This is, in race horse parlance, another Nimbus ex MusicMasters
production. The recordings are now, amazingly, over twenty years
old but they certainly bear the new and somewhat austere, though
evocative, livery well.
Music for the Theatre dates from 1925 and owed its genesis
to a Koussevitzky commission. The composer took incidental music
for a projected play and utilised it for the new work. There
are five movements with the Prologue, and its brisk quasi-reveille
calls, setting the scene with its quiescent material that leads
inexorably to a jazzy and luminous coda. The muted trumpet and
clarinet that haunt the Dance suggest a post-Ragtime sensibility
and Hot Dance music rather than the Jazz that Copland suggested.

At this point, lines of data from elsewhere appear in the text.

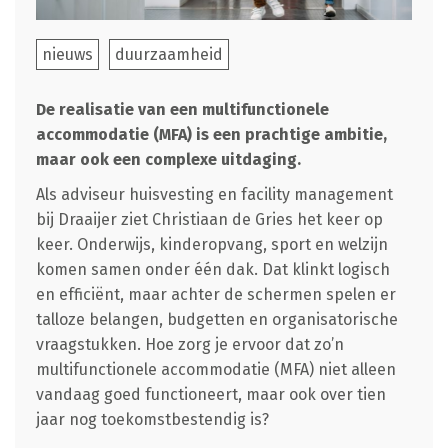
nieuws
duurzaamheid
De realisatie van een multifunctionele
accommodatie (MFA) is een prachtige ambitie,
maar ook een complexe uitdaging.
Als adviseur huisvesting en facility management
bij Draaijer ziet Christiaan de Gries het keer op
keer. Onderwijs, kinderopvang, sport en welzijn
komen samen onder één dak. Dat klinkt logisch
en efficiënt, maar achter de schermen spelen er
talloze belangen, budgetten en organisatorische
vraagstukken. Hoe zorg je ervoor dat zo’n
multifunctionele accommodatie (MFA) niet alleen
vandaag goed functioneert, maar ook over tien
jaar nog toekomstbestendig is?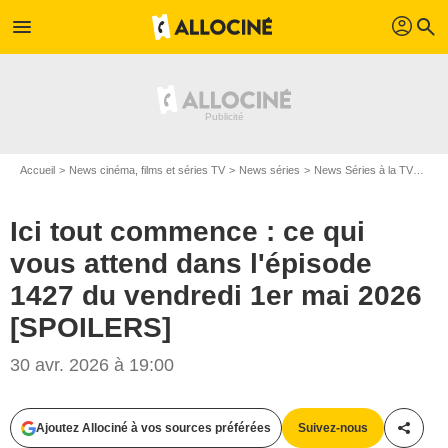
profil
menu
search
Accueil
News cinéma, films et séries TV
News séries
News Séries à la TV
Ici 
Ici tout commence : ce qui
vous attend dans l'épisode
1427 du vendredi 1er mai 2026
[SPOILERS]
30 avr. 2026 à 19:00
Ajoutez Allociné à vos sources préférées
Suivez-nous
Partag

It certainly has more of a tightly rhythmic New York feel than
the more curvaceous insinuation of a Chicago beat. In the warmly
lyric Interlude the cor anglais is the star and this ushers
in a cheeky Burlesque where the trombone's cocky call over
a walking bass adds greatly to the fun. The finale revisits
the first and third movements and adds some restful stasis to
end a happy, snappy work, tautly and sympathetically played
by the forces of the Orchestra of St. Luke's under Dennis
Quiet City is naturally better known but again trumpet
and cor anglais are to the fore. Stephen Taylor is the cor anglais
player here and I assume he was in Music for the Theatre
as well. He and trumpeter Chris Gekker play with fine tone and
measured cantilena. The strings turn lush when needed; no astringent
aspersions are cast. Music for Movies dates from 1942
- the quartet of compositions is presented chronologically.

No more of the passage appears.